(Transcribed page contents)
BEGIN
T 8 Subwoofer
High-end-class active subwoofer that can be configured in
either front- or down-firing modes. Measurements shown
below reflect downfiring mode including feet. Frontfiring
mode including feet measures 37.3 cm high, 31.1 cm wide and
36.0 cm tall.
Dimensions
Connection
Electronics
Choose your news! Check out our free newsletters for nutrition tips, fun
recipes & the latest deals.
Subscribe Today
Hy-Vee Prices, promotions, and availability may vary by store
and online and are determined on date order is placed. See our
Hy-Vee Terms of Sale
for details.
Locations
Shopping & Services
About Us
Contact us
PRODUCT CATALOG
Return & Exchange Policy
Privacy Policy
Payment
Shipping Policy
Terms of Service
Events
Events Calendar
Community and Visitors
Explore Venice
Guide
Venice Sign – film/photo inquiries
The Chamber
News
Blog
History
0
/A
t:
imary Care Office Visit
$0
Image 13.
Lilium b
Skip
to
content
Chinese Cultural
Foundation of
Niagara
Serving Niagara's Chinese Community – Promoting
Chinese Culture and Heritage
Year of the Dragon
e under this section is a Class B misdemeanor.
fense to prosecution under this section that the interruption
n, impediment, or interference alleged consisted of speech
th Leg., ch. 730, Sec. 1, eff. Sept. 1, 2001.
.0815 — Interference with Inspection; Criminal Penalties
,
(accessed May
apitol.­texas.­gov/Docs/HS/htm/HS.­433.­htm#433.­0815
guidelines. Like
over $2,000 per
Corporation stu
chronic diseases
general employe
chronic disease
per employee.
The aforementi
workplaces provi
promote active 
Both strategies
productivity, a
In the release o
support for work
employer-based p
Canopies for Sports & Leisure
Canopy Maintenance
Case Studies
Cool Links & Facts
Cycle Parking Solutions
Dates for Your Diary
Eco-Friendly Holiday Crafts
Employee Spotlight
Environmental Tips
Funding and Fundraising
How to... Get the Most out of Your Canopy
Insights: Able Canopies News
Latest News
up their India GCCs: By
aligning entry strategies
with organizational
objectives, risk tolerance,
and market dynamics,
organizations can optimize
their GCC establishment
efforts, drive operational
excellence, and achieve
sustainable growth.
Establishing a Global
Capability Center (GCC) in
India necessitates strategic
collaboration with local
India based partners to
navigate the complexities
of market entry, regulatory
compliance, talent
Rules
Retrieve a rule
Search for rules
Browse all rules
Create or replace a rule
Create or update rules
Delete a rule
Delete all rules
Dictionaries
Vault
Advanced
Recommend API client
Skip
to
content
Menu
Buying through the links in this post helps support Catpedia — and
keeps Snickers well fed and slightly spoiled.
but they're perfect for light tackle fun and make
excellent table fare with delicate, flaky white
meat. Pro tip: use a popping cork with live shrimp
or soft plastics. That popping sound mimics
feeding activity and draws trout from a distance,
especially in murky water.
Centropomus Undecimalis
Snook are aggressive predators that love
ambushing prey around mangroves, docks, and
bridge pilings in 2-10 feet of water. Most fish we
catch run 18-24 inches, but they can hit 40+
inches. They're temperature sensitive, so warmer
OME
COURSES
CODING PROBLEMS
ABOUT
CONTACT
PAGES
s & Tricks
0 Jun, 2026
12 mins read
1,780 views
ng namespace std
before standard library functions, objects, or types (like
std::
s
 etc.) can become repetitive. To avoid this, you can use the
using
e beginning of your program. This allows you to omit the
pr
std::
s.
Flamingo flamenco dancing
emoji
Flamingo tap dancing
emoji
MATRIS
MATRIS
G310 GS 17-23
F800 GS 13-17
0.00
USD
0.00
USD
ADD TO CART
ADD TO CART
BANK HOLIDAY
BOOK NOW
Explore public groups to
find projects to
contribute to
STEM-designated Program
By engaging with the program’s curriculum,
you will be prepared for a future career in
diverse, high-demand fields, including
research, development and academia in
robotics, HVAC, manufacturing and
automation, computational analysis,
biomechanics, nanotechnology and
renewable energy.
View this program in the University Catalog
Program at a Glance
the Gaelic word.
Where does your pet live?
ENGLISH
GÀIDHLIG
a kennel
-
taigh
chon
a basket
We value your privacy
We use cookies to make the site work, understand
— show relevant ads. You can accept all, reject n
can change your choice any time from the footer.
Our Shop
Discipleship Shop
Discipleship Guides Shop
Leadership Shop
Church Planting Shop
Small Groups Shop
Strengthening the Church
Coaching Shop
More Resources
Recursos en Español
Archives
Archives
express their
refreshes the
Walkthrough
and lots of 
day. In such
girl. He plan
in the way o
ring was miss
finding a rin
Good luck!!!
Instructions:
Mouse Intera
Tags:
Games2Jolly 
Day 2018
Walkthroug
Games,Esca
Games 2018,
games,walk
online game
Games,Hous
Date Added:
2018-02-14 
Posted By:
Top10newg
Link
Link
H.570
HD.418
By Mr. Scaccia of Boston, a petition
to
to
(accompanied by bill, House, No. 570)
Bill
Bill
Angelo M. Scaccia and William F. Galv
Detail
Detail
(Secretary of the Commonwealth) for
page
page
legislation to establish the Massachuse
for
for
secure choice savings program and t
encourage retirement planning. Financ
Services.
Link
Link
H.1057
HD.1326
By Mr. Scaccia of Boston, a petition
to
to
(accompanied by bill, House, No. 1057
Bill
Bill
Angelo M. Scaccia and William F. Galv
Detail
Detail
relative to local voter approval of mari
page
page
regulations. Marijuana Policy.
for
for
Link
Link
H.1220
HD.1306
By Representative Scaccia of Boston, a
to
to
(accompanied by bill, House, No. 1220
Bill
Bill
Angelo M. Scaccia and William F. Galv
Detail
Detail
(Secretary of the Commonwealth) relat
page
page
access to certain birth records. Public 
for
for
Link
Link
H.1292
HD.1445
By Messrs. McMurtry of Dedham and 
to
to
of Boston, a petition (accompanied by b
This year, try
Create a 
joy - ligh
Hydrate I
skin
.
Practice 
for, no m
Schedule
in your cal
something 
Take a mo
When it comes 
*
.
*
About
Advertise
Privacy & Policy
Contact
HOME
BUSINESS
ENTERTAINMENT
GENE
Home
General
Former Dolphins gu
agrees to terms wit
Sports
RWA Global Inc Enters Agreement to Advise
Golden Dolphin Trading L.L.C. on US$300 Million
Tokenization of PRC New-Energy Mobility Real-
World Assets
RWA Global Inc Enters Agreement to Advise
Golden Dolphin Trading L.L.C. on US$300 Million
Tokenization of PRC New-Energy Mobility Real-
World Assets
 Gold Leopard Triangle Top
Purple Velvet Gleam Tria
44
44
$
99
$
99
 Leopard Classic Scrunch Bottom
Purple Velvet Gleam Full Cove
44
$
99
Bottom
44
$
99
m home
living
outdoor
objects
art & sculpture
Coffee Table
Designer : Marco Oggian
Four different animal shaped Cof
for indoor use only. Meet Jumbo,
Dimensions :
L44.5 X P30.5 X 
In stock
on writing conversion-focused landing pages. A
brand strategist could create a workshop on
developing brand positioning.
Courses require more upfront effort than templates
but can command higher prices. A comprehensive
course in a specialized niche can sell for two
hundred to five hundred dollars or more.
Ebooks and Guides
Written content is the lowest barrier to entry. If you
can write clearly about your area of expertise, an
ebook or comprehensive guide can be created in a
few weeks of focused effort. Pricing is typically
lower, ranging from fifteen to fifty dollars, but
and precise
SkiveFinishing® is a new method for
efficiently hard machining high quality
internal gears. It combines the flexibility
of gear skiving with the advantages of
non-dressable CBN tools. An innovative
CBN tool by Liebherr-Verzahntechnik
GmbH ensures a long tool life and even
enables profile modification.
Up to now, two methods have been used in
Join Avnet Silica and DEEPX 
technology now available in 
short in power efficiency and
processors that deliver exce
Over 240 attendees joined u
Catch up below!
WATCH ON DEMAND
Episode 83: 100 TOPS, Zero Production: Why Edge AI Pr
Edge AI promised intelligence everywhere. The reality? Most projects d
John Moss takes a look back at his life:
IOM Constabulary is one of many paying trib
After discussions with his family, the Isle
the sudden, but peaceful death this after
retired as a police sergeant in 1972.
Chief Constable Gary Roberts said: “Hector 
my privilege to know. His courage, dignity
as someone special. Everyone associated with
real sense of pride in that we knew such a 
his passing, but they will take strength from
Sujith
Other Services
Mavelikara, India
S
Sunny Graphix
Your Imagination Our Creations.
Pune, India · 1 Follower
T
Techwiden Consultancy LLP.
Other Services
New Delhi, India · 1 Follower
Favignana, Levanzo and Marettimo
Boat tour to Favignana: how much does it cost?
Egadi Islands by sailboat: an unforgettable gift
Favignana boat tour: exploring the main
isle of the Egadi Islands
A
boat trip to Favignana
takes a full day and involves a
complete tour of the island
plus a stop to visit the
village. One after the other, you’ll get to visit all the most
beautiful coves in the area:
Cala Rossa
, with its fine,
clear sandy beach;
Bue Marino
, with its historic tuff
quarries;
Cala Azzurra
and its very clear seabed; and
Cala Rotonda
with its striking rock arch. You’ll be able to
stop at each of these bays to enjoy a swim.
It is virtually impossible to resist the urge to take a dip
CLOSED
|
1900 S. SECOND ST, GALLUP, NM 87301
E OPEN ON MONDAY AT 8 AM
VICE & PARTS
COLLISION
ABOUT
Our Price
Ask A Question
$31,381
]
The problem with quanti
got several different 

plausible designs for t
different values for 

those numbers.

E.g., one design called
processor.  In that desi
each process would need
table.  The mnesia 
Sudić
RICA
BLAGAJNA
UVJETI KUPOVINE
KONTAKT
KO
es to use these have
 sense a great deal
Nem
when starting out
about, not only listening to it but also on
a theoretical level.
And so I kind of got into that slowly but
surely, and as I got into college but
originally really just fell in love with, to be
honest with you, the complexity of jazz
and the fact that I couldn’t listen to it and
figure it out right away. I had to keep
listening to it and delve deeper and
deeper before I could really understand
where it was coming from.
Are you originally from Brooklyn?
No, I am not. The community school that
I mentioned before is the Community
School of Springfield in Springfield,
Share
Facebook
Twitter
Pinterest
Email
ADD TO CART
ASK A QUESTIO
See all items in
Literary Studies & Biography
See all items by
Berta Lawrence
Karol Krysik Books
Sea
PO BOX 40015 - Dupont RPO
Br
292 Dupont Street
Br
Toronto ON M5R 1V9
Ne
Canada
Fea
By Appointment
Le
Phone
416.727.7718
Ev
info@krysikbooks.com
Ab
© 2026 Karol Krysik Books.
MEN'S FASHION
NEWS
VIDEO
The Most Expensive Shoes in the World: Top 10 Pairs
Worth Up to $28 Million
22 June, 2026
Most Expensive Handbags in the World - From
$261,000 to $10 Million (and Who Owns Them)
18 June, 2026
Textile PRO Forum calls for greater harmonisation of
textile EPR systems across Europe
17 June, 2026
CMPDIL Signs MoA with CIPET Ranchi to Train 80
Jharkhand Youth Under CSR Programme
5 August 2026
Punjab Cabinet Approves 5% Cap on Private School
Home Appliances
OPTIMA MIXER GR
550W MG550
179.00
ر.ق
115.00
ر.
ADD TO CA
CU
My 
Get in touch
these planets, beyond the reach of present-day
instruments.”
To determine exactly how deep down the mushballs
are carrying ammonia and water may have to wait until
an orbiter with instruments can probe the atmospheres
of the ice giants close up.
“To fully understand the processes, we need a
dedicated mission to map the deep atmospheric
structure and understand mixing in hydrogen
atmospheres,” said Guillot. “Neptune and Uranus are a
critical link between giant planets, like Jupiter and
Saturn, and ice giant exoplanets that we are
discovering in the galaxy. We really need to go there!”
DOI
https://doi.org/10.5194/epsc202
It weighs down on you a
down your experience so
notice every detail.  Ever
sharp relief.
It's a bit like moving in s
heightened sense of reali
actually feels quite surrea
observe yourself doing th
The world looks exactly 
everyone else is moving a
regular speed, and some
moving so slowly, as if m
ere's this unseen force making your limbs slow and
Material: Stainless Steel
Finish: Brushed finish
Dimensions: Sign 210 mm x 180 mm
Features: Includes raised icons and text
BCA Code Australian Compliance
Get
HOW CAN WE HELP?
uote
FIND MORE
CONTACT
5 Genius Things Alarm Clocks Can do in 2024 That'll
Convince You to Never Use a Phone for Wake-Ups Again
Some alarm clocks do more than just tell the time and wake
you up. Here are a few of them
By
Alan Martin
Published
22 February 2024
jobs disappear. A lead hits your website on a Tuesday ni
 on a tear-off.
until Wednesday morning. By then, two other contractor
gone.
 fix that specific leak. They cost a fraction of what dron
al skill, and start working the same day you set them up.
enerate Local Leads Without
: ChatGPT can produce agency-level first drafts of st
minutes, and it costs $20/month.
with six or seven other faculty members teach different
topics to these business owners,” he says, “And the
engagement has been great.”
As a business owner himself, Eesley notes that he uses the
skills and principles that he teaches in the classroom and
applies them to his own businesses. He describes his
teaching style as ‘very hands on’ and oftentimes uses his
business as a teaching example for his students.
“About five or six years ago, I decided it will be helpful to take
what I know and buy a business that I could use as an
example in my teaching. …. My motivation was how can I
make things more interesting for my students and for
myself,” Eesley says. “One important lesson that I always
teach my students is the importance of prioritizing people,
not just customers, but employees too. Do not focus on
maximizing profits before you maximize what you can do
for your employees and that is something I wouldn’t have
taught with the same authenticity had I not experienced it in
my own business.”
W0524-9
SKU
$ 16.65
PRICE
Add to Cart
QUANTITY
END
What the task asks:
Both end lines included, restate word for word the lines above from the line with "Berta Lawrence" to the line with "of the ice giants close up.", and nothing else.

Solution to this problem:
Berta Lawrence
Karol Krysik Books
Sea
PO BOX 40015 - Dupont RPO
Br
292 Dupont Street
Br
Toronto ON M5R 1V9
Ne
Canada
Fea
By Appointment
Le
Phone
416.727.7718
Ev
info@krysikbooks.com
Ab
© 2026 Karol Krysik Books.
MEN'S FASHION
NEWS
VIDEO
The Most Expensive Shoes in the World: Top 10 Pairs
Worth Up to $28 Million
22 June, 2026
Most Expensive Handbags in the World - From
$261,000 to $10 Million (and Who Owns Them)
18 June, 2026
Textile PRO Forum calls for greater harmonisation of
textile EPR systems across Europe
17 June, 2026
CMPDIL Signs MoA with CIPET Ranchi to Train 80
Jharkhand Youth Under CSR Programme
5 August 2026
Punjab Cabinet Approves 5% Cap on Private School
Home Appliances
OPTIMA MIXER GR
550W MG550
179.00
ر.ق
115.00
ر.
ADD TO CA
CU
My 
Get in touch
these planets, beyond the reach of present-day
instruments.”
To determine exactly how deep down the mushballs
are carrying ammonia and water may have to wait until
an orbiter with instruments can probe the atmospheres
of the ice giants close up.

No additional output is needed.